The relative DNA methylation patterns for these 13 DMRs were also assessed in a panel of 10 other inbred lines of maize and two teosinte inbred lines (TILs) (Figure 4B). Each of these DMRs exhibits at least one other genotype with high or low levels of methylation indicating that the B73-Mo17 states are not unique within maize.
Maize has a rich history of serving as a model for epigenetic studies. The first examples of imprinting and paramutation were discovered in maize ,  and there have been a number of pioneering studies on the epigenetic regulation of transposable element in maize , . While these discoveries have been enabled by the ease of genetic studies in maize it is also likely that the complex organization of the maize genome with many interspersed transposons and genes has led to numerous examples of epigenetic regulation. In this study we have performed a genome-wide characterization of DNA methylation levels in two inbred lines of maize and found hundreds of loci with differences in DNA methylation levels. This study of natural epigenetic variation also demonstrates the utility of near-isogenic lines for characterizing epialleles.
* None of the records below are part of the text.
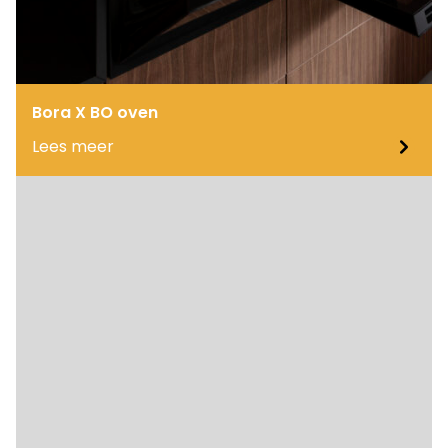
Bora X BO oven
Lees meer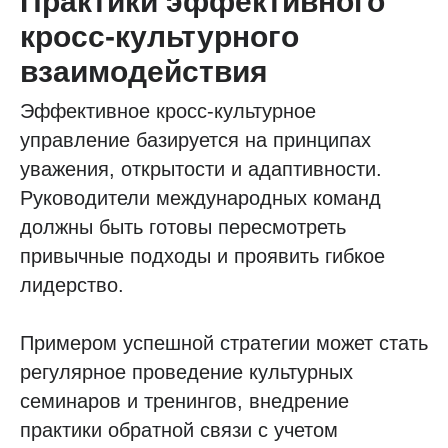
Практики эффективного
кросс-культурного
взаимодействия
Эффективное кросс-культурное
управление базируется на принципах
уважения, открытости и адаптивности.
Руководители международных команд
должны быть готовы пересмотреть
привычные подходы и проявить гибкое
лидерство.
Примером успешной стратегии может стать
регулярное проведение культурных
семинаров и тренингов, внедрение
практики обратной связи с учетом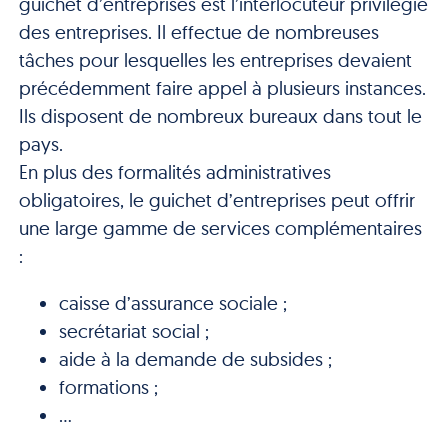
guichet d’entreprises est l’interlocuteur privilégié
des entreprises. Il effectue de nombreuses
tâches pour lesquelles les entreprises devaient
précédemment faire appel à plusieurs instances.
Ils disposent de nombreux bureaux dans tout le
pays.
En plus des formalités administratives
obligatoires, le guichet d’entreprises peut offrir
une large gamme de services complémentaires
:
caisse d’assurance sociale ;
secrétariat social ;
aide à la demande de subsides ;
formations ;
…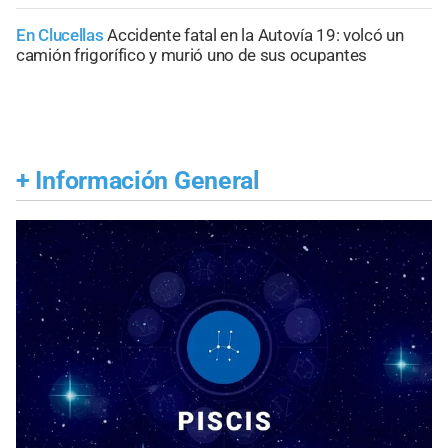
En Clucellas
Accidente fatal en la Autovía 19: volcó un
camión frigorífico y murió uno de sus ocupantes
+
Información General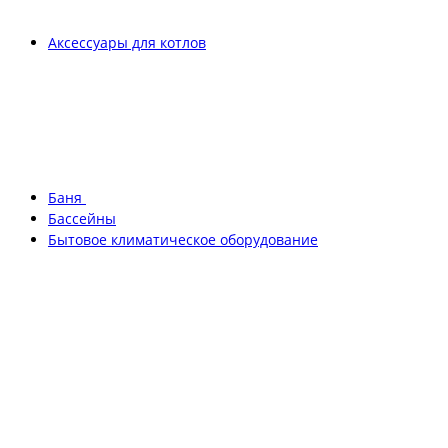
Аксессуары для котлов
Баня
Бассейны
Бытовое климатическое оборудование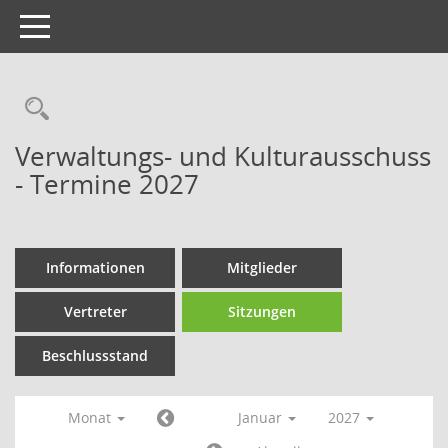
Toggle
navigation
Verwaltungs- und Kulturausschuss
- Termine 2027
Informationen
Mitglieder
Vertreter
Sitzungen
Beschlussstand
Monat
Januar
2027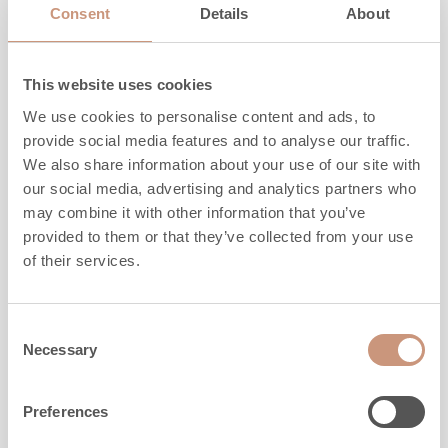
Consent
Details
About
Höjd
915
mm
Bredd
1080
mm
Djup
660
mm
This website uses cookies
Vikt
1370
kg
We use cookies to personalise content and ads, to
Uppvärmningsyta
40
-
70
m2
provide social media features and to analyse our traffic.
We also share information about your use of our site with
MER INFO
our social media, advertising and analytics partners who
may combine it with other information that you’ve
provided to them or that they’ve collected from your use
of their services.
Consent
Necessary
Selection
Preferences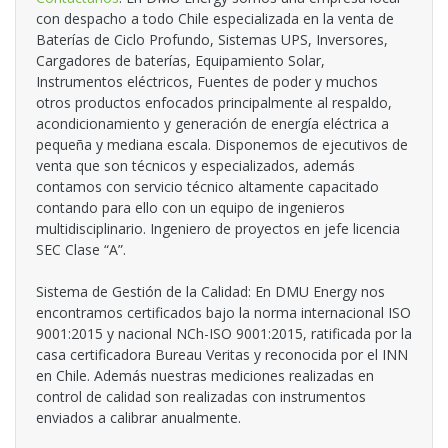
con despacho a todo Chile especializada en la venta de
Baterías de Ciclo Profundo, Sistemas UPS, Inversores,
Cargadores de baterías, Equipamiento Solar,
Instrumentos eléctricos, Fuentes de poder y muchos
otros productos enfocados principalmente al respaldo,
acondicionamiento y generación de energía eléctrica a
pequeña y mediana escala. Disponemos de ejecutivos de
venta que son técnicos y especializados, además
contamos con servicio técnico altamente capacitado
contando para ello con un equipo de ingenieros
multidisciplinario. Ingeniero de proyectos en jefe licencia
SEC Clase “A”.
Sistema de Gestión de la Calidad: En DMU Energy nos
encontramos certificados bajo la norma internacional ISO
9001:2015 y nacional NCh-ISO 9001:2015, ratificada por la
casa certificadora Bureau Veritas y reconocida por el INN
en Chile. Además nuestras mediciones realizadas en
control de calidad son realizadas con instrumentos
enviados a calibrar anualmente.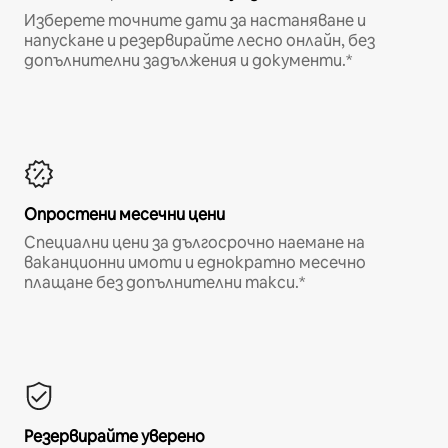
Изберете точните дати за настаняване и
напускане и резервирайте лесно онлайн, без
допълнителни задължения и документи.*
Опростени месечни цени
Специални цени за дългосрочно наемане на
ваканционни имоти и еднократно месечно
плащане без допълнителни такси.*
Резервирайте уверено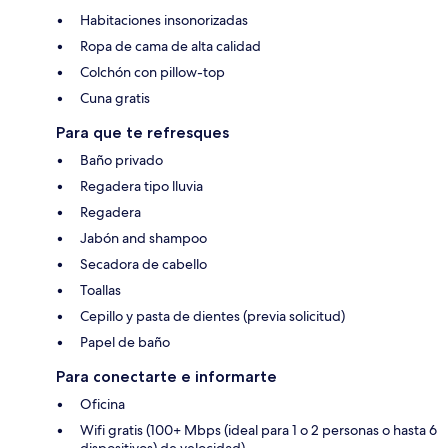
Habitaciones insonorizadas
Ropa de cama de alta calidad
Colchón con pillow-top
Cuna gratis
Para que te refresques
Baño privado
Regadera tipo lluvia
Regadera
Jabón and shampoo
Secadora de cabello
Toallas
Cepillo y pasta de dientes (previa solicitud)
Papel de baño
Para conectarte e informarte
Oficina
Wifi gratis (100+ Mbps (ideal para 1 o 2 personas o hasta 6
dispositivos) de velocidad)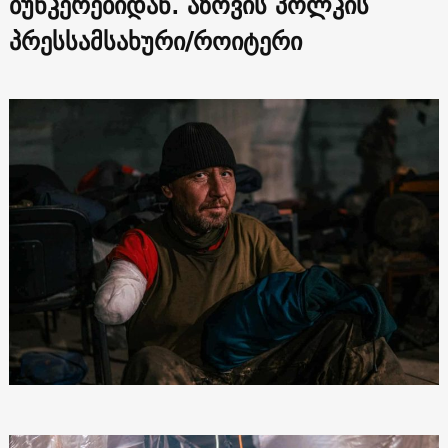
ბუნკერებიდან. აზოვის პოლკის
პრესსამსახური/როიტერი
Methylation dynamics along maize chromosomes and genes
Our data provide evidence for higher levels of DNA methylation in the pericentromeric regions of maize chromosomes. This is quite similar to observations in Arabidopsis –. Although there is a general negative correlation between methylation density and recombination, methylation density does not exactly mirror recombination rates. Recombination happens much more frequently near the ends of the chromosomes and quickly drops to a lower level internally . The DNA methylation patterns exhibit a much more gradual change along the length of the chromosomes, potentially suggesting that the differences in recombination rate along the length of a chromosome are not directly related to DNA methylation levels. In general, the methylation patterns within maize gene bodies are similar to the density of CG sites. However, it is clear that the methylation levels in regions immediately upstream and downstream of gene bodies are not reflective of CG density. Interestingly, while short maize genes have elevated CG content throughout the gene body the longer maize genes have elevated CG content only in the first 500–1000 bp.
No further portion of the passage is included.